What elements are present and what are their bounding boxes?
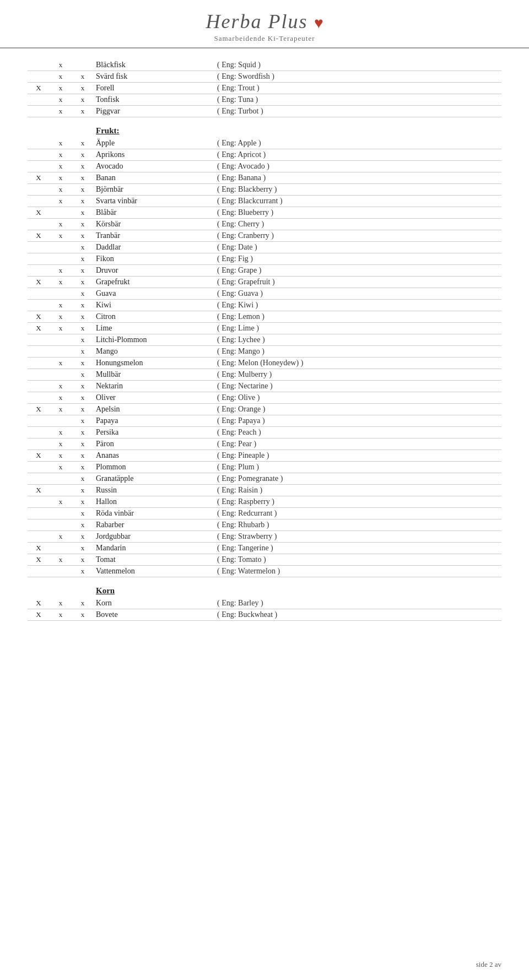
col-x1: [28, 106, 50, 117]
col-x3: x: [72, 392, 94, 404]
table-row: x x Björnbär ( Eng: Blackberry ): [28, 184, 501, 196]
col-x1: [28, 427, 50, 438]
col-x3: x: [72, 415, 94, 427]
col-x3: x: [72, 462, 94, 473]
food-name: Russin: [94, 485, 215, 496]
food-eng: ( Eng: Nectarine ): [215, 381, 501, 392]
food-eng: ( Eng: Apple ): [215, 138, 501, 149]
food-name: Ananas: [94, 450, 215, 462]
page-number: side 2 av: [476, 960, 501, 968]
food-name: Persika: [94, 427, 215, 438]
col-x2: [50, 334, 72, 346]
col-x1: [28, 369, 50, 381]
table-row: x x Plommon ( Eng: Plum ): [28, 462, 501, 473]
logo-title: Herba Plus: [206, 10, 307, 33]
col-x3: x: [72, 106, 94, 117]
food-name: Bovete: [94, 609, 215, 621]
col-x2: x: [50, 381, 72, 392]
col-x3: x: [72, 277, 94, 288]
table-row: x Daddlar ( Eng: Date ): [28, 242, 501, 253]
col-x3: x: [72, 196, 94, 207]
food-name: Blåbär: [94, 207, 215, 219]
col-x3: x: [72, 172, 94, 184]
table-row: x x Piggvar ( Eng: Turbot ): [28, 106, 501, 117]
food-eng: ( Eng: Blueberry ): [215, 207, 501, 219]
col-x2: x: [50, 438, 72, 450]
col-x1: X: [28, 450, 50, 462]
col-x3: [72, 59, 94, 71]
table-row: X x x Lime ( Eng: Lime ): [28, 323, 501, 334]
food-name: Forell: [94, 83, 215, 94]
col-x2: [50, 288, 72, 300]
col-x3: x: [72, 346, 94, 358]
food-eng: ( Eng: Mango ): [215, 346, 501, 358]
col-x2: x: [50, 277, 72, 288]
page-header: Herba Plus ♥ Samarbeidende Ki-Terapeuter: [0, 0, 529, 48]
col-x3: x: [72, 71, 94, 83]
table-row: x Litchi-Plommon ( Eng: Lychee ): [28, 334, 501, 346]
col-x3: x: [72, 323, 94, 334]
table-row: X x Russin ( Eng: Raisin ): [28, 485, 501, 496]
food-name: Röda vinbär: [94, 508, 215, 519]
food-eng: ( Eng: Grape ): [215, 265, 501, 277]
col-x3: x: [72, 609, 94, 621]
table-row: x x Tonfisk ( Eng: Tuna ): [28, 94, 501, 106]
col-x3: x: [72, 450, 94, 462]
col-x3: x: [72, 358, 94, 369]
col-x2: x: [50, 300, 72, 311]
col-x1: X: [28, 485, 50, 496]
food-eng: ( Eng: Pear ): [215, 438, 501, 450]
food-eng: ( Eng: Pineaple ): [215, 450, 501, 462]
col-x2: x: [50, 83, 72, 94]
col-x1: [28, 94, 50, 106]
col-x2: x: [50, 106, 72, 117]
table-row: X x x Forell ( Eng: Trout ): [28, 83, 501, 94]
food-name: Körsbär: [94, 219, 215, 230]
table-row: X x x Citron ( Eng: Lemon ): [28, 311, 501, 323]
table-row: x x Körsbär ( Eng: Cherry ): [28, 219, 501, 230]
col-x1: X: [28, 207, 50, 219]
food-eng: ( Eng: Lime ): [215, 323, 501, 334]
food-name: Daddlar: [94, 242, 215, 253]
col-x3: x: [72, 508, 94, 519]
col-x3: x: [72, 566, 94, 577]
col-x3: x: [72, 543, 94, 554]
food-name: Piggvar: [94, 106, 215, 117]
food-name: Kiwi: [94, 300, 215, 311]
col-x2: x: [50, 138, 72, 149]
col-x3: x: [72, 473, 94, 485]
col-x2: x: [50, 427, 72, 438]
table-row: x x Svarta vinbär ( Eng: Blackcurrant ): [28, 196, 501, 207]
col-x1: [28, 496, 50, 508]
table-row: x Granatäpple ( Eng: Pomegranate ): [28, 473, 501, 485]
food-eng: ( Eng: Melon (Honeydew) ): [215, 358, 501, 369]
col-x2: [50, 508, 72, 519]
col-x1: X: [28, 172, 50, 184]
food-eng: ( Eng: Tomato ): [215, 554, 501, 566]
table-row: x x Persika ( Eng: Peach ): [28, 427, 501, 438]
food-name: Banan: [94, 172, 215, 184]
col-x2: [50, 242, 72, 253]
food-name: Litchi-Plommon: [94, 334, 215, 346]
col-x2: [50, 566, 72, 577]
food-name: Guava: [94, 288, 215, 300]
section-spacer: [50, 577, 72, 598]
col-x2: x: [50, 323, 72, 334]
col-x2: [50, 415, 72, 427]
col-x1: [28, 219, 50, 230]
food-eng: ( Eng: Strawberry ): [215, 531, 501, 543]
col-x1: [28, 138, 50, 149]
food-eng: ( Eng: Orange ): [215, 404, 501, 415]
food-eng: ( Eng: Tangerine ): [215, 543, 501, 554]
food-name: Oliver: [94, 392, 215, 404]
table-row: x Fikon ( Eng: Fig ): [28, 253, 501, 265]
food-name: Mango: [94, 346, 215, 358]
food-name: Rabarber: [94, 519, 215, 531]
food-name: Honungsmelon: [94, 358, 215, 369]
col-x3: x: [72, 427, 94, 438]
food-eng: ( Eng: Buckwheat ): [215, 609, 501, 621]
col-x1: [28, 531, 50, 543]
table-row: x x Honungsmelon ( Eng: Melon (Honeydew)…: [28, 358, 501, 369]
col-x1: [28, 392, 50, 404]
col-x1: X: [28, 230, 50, 242]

--

What to do
Return all lines from the data that include the string "vinbär".

Solved problem
food-name: Röda vinbär: [94, 508, 215, 519]
table-row: x x Svarta vinbär ( Eng: Blackcurrant ): [28, 196, 501, 207]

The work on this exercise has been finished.